WORK TASK: Among the entries below, please show each line that carries the word "column".

Stored data entries
* * * * * * * * *
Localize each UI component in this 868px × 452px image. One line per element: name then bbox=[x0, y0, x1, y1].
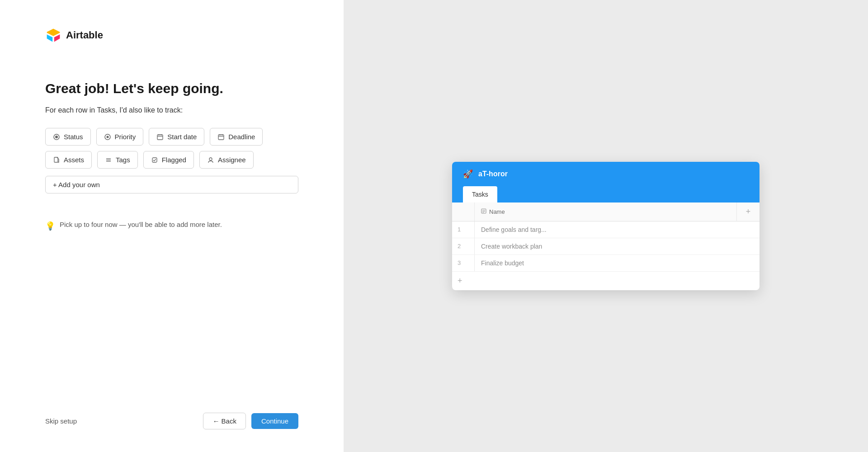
deadline-label: Deadline bbox=[228, 133, 255, 141]
row-num-header bbox=[452, 202, 475, 221]
row-3-name[interactable]: Finalize budget bbox=[475, 255, 760, 271]
hint-row: 💡 Pick up to four now — you'll be able t… bbox=[45, 221, 298, 231]
rocket-icon: 🚀 bbox=[463, 169, 473, 179]
assets-icon bbox=[53, 156, 60, 164]
option-chip-tags[interactable]: Tags bbox=[97, 151, 138, 169]
svg-point-6 bbox=[106, 136, 108, 138]
tags-label: Tags bbox=[116, 156, 130, 164]
row-num-1: 1 bbox=[452, 221, 475, 238]
status-label: Status bbox=[64, 133, 83, 141]
add-own-label: + Add your own bbox=[53, 181, 100, 188]
flagged-icon bbox=[151, 156, 158, 164]
row-2-name[interactable]: Create workback plan bbox=[475, 238, 760, 254]
svg-marker-2 bbox=[54, 34, 60, 42]
name-col-icon bbox=[481, 208, 486, 215]
tasks-tab[interactable]: Tasks bbox=[463, 186, 497, 202]
table-row: 1 Define goals and targ... bbox=[452, 221, 760, 238]
table-header: Name + bbox=[452, 202, 760, 221]
svg-marker-0 bbox=[47, 29, 60, 36]
name-column-header: Name bbox=[475, 202, 737, 221]
status-icon bbox=[53, 133, 60, 141]
continue-button[interactable]: Continue bbox=[251, 413, 298, 429]
option-chip-start-date[interactable]: Start date bbox=[149, 128, 204, 146]
table-row: 2 Create workback plan bbox=[452, 238, 760, 255]
svg-rect-19 bbox=[152, 158, 157, 162]
airtable-logo-icon bbox=[45, 27, 61, 43]
page-heading: Great job! Let's keep going. bbox=[45, 80, 298, 97]
logo-text: Airtable bbox=[66, 29, 103, 41]
priority-icon bbox=[104, 133, 111, 141]
svg-rect-11 bbox=[218, 135, 224, 140]
table-row: 3 Finalize budget bbox=[452, 255, 760, 272]
option-chip-priority[interactable]: Priority bbox=[96, 128, 144, 146]
start-date-icon bbox=[156, 133, 164, 141]
flagged-label: Flagged bbox=[162, 156, 186, 164]
svg-marker-1 bbox=[47, 34, 53, 42]
start-date-label: Start date bbox=[167, 133, 197, 141]
lightbulb-icon: 💡 bbox=[45, 221, 55, 231]
hint-text: Pick up to four now — you'll be able to … bbox=[60, 221, 222, 228]
app-header-title: aT-horor bbox=[478, 170, 508, 178]
logo: Airtable bbox=[45, 27, 298, 43]
skip-setup-link[interactable]: Skip setup bbox=[45, 417, 77, 425]
add-column-btn[interactable]: + bbox=[737, 202, 760, 221]
app-tabs: Tasks bbox=[452, 186, 760, 202]
priority-label: Priority bbox=[115, 133, 136, 141]
right-panel: 🚀 aT-horor Tasks bbox=[344, 0, 868, 452]
option-chip-assets[interactable]: Assets bbox=[45, 151, 92, 169]
app-table: Name + 1 Define goals and targ... 2 Crea… bbox=[452, 202, 760, 290]
options-grid: Status Priority Start date bbox=[45, 128, 298, 169]
add-own-chip[interactable]: + Add your own bbox=[45, 176, 298, 193]
page-subheading: For each row in Tasks, I'd also like to … bbox=[45, 106, 298, 114]
option-chip-flagged[interactable]: Flagged bbox=[143, 151, 194, 169]
row-num-3: 3 bbox=[452, 255, 475, 271]
add-row-icon: + bbox=[458, 276, 462, 286]
footer: Skip setup ← Back Continue bbox=[45, 413, 298, 429]
assets-label: Assets bbox=[64, 156, 84, 164]
option-chip-status[interactable]: Status bbox=[45, 128, 91, 146]
name-col-label: Name bbox=[489, 208, 505, 215]
add-row-btn[interactable]: + bbox=[452, 272, 760, 290]
assignee-label: Assignee bbox=[218, 156, 246, 164]
row-num-2: 2 bbox=[452, 238, 475, 254]
tags-icon bbox=[105, 156, 112, 164]
app-window: 🚀 aT-horor Tasks bbox=[452, 162, 760, 290]
app-header: 🚀 aT-horor bbox=[452, 162, 760, 186]
svg-rect-7 bbox=[157, 135, 163, 140]
option-chip-deadline[interactable]: Deadline bbox=[210, 128, 263, 146]
left-panel: Airtable Great job! Let's keep going. Fo… bbox=[0, 0, 344, 452]
footer-buttons: ← Back Continue bbox=[203, 413, 298, 429]
deadline-icon bbox=[217, 133, 225, 141]
svg-point-4 bbox=[55, 136, 58, 138]
svg-point-20 bbox=[209, 158, 212, 160]
row-1-name[interactable]: Define goals and targ... bbox=[475, 221, 760, 238]
option-chip-assignee[interactable]: Assignee bbox=[199, 151, 254, 169]
back-button[interactable]: ← Back bbox=[203, 413, 246, 429]
assignee-icon bbox=[207, 156, 214, 164]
* * * * * * * * *
EXERCISE ANSWER:
name-column-header: Name bbox=[475, 202, 737, 221]
add-column-btn[interactable]: + bbox=[737, 202, 760, 221]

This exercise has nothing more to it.